Honors Explorations Courses

Honors explorations courses are topic-based general education courses taught by faculty in their particular areas of interest and expertise.  Honors students are required to complete three honors explorations courses in different areas.  Below is a list of upcoming course offerings.

Interim 2018 Honors offerings

HONR200: Reading and Writing Poetry with the U.S. Poet Laureates

Dr. Gwen Hart

Current U.S. Poet Laureate Tracey K. Smith says “poets are lucky” because they get to “witness the world through different kinds of eyes.” This class is your chance to discover contemporary poetry and to write your own poetry. Small groups will “adopt a poet” and provide context for the poet’s work. Selections will include U.S. Poet Laureates from a wide range of backgrounds and aesthetic sensibilities, such as bilingual California poet Juan Felipe Herrera, Nebraska poet Ted Kooser, and New England nature poet Mary Oliver. Writing activities will be invented by the professor and the students; the activities will spring from the variety of poems studied in class. Students will keep notebooks of poetic ideas and experiments. Based on the ideas in their notebooks, students will draft, workshop, and revise poems. Students will research publication opportunities for the poems they produce in class. The course will culminate in the creation of a class chapbook and a reading. No prior experience with poetry necessary.

Satisfies Fine Arts gen-ed

HONR222: The Kinsey Reports Now and Then: Biology and Social Science Examine Sex in America

Dr. Thomas Bonagura

This is a course to fulfill the Honors Program Exploration course in Science. The course will begin as an examination of the large scale surveys on American sexual behaviors conducted by Alfred Kinsey in 1948 and 1953 and the follow-up study from the Kinsey Institute at the University of Indiana in 2010, and the large spin-off studies of the last 3 years.
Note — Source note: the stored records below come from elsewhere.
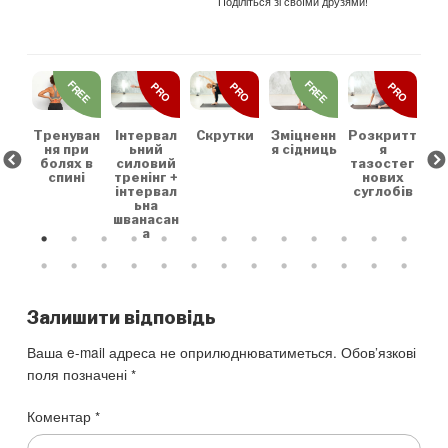
Поділіться зі своїми друзями!
REE
FREE
FREE
PRO
PRO
PRO
льн
Зр
та
на
коє
Тренуван
Скрутки
Зміцненн
Розкритт
Інтервал
х
ня при
я сідниць
я
ьний
болях в
тазостег
силовий
спині
нових
тренінг +
суглобів
інтервал
ьна
шванасан
а
Залишити відповідь
Ваша e-mail адреса не оприлюднюватиметься.
Обов’язкові
поля позначені
*
Коментар
*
The class will build upon that initial look at behaviors to introduce and explore many specific issues broadly related modern day American sexual culture. For example, two issues to be explored will be modern day relationships and sexual behavior and the second, the increased awareness or prevalence of transgender issues in society. From here, the class will reflect on the changes, or not, of the Kinsey reports that may be apparent to illuminate changes in the attitudes over sixty years. This will then be explored in depth in small research groups trying to find research evidence that can further help explain or understand the issue. Students will be learning to look for primary academic research, in this case both biology based and social science based, as well as other academic areas where appropriate and input from the lay press. For example, in looking at relationships information and research will focus on the change in the social power and standing of women from 1948 to 2010. One of the goals is to illustrate the differences between research in the academic disciplines, examine strength and weaknesses of the research and finally to see what gets distilled from the research to the popular press where often cultural norms are dictated. The research will be done in class, specifically for the purposes of class discussion. The class will operate with a simple introduction of the topic, followed by a set time for small group research, and concluded by a minimum of an hour of open discussion of the research and information regarding the topic. In addition, every student will be researching a topic on their own in further depth to culminate in a class presentation in the last two days. Grading will based on (in ascending order of importance) use of class research time to generate sources, participation in discussion and the final oral presentation.